Each record is to be duplicated exactly, with nothing added.

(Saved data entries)
..........

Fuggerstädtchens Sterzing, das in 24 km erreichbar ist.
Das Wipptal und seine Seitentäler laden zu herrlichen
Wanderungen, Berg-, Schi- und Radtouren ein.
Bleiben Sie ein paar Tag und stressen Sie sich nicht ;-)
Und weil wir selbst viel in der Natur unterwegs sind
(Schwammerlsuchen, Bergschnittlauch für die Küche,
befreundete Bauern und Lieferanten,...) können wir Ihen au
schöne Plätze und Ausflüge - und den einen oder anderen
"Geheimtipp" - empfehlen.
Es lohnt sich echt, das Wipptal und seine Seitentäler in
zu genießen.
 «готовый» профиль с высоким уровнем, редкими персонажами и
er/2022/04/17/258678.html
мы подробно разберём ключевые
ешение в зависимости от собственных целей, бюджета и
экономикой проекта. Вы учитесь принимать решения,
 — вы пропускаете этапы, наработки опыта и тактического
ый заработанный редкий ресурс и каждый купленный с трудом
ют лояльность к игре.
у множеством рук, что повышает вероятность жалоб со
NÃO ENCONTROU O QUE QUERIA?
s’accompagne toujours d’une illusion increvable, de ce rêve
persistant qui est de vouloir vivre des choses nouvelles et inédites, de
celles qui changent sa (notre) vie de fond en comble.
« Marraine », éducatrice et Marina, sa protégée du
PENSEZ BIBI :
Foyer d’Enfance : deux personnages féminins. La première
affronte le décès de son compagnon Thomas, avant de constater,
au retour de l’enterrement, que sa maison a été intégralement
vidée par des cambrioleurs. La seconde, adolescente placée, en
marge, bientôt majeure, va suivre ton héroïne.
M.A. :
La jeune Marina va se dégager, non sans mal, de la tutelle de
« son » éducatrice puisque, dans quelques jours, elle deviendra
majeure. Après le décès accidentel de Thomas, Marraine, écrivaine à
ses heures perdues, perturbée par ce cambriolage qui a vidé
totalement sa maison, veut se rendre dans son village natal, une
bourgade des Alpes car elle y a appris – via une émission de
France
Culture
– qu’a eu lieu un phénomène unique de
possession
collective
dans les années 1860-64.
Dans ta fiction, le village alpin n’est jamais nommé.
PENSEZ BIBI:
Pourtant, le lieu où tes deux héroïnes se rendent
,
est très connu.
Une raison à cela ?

..........

Task output
Fuggerstädtchens Sterzing, das in 24 km erreichbar ist.
Das Wipptal und seine Seitentäler laden zu herrlichen
Wanderungen, Berg-, Schi- und Radtouren ein.
Bleiben Sie ein paar Tag und stressen Sie sich nicht ;-)
Und weil wir selbst viel in der Natur unterwegs sind
(Schwammerlsuchen, Bergschnittlauch für die Küche,
befreundete Bauern und Lieferanten,...) können wir Ihen au
schöne Plätze und Ausflüge - und den einen oder anderen
"Geheimtipp" - empfehlen.
Es lohnt sich echt, das Wipptal und seine Seitentäler in
zu genießen.
 «готовый» профиль с высоким уровнем, редкими персонажами и
er/2022/04/17/258678.html
мы подробно разберём ключевые
ешение в зависимости от собственных целей, бюджета и
экономикой проекта. Вы учитесь принимать решения,
 — вы пропускаете этапы, наработки опыта и тактического
ый заработанный редкий ресурс и каждый купленный с трудом
ют лояльность к игре.
у множеством рук, что повышает вероятность жалоб со
NÃO ENCONTROU O QUE QUERIA?
s’accompagne toujours d’une illusion increvable, de ce rêve
persistant qui est de vouloir vivre des choses nouvelles et inédites, de
celles qui changent sa (notre) vie de fond en comble.
« Marraine », éducatrice et Marina, sa protégée du
PENSEZ BIBI :
Foyer d’Enfance : deux personnages féminins. La première
affronte le décès de son compagnon Thomas, avant de constater,
au retour de l’enterrement, que sa maison a été intégralement
vidée par des cambrioleurs. La seconde, adolescente placée, en
marge, bientôt majeure, va suivre ton héroïne.
M.A. :
La jeune Marina va se dégager, non sans mal, de la tutelle de
« son » éducatrice puisque, dans quelques jours, elle deviendra
majeure. Après le décès accidentel de Thomas, Marraine, écrivaine à
ses heures perdues, perturbée par ce cambriolage qui a vidé
totalement sa maison, veut se rendre dans son village natal, une
bourgade des Alpes car elle y a appris – via une émission de
France
Culture
– qu’a eu lieu un phénomène unique de
possession
collective
dans les années 1860-64.
Dans ta fiction, le village alpin n’est jamais nommé.
PENSEZ BIBI:
Pourtant, le lieu où tes deux héroïnes se rendent
,
est très connu.
Une raison à cela ?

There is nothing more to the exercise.